Return the records as they stand. No picture is to be included.
==== DATA SUPPLIED
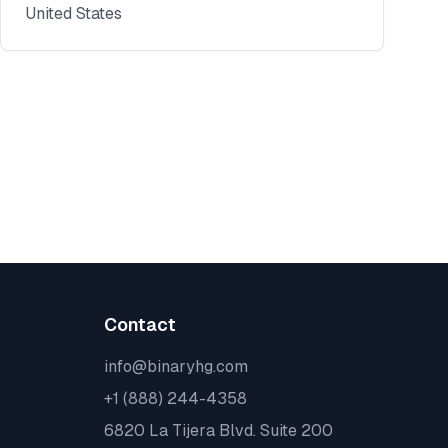
United States
Contact
info@binaryhg.com
+1 (888) 244-4358
6820 La Tijera Blvd. Suite 200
========
RESPONSE BOX ::
United States
Contact
info@binaryhg.com
+1 (888) 244-4358
6820 La Tijera Blvd. Suite 200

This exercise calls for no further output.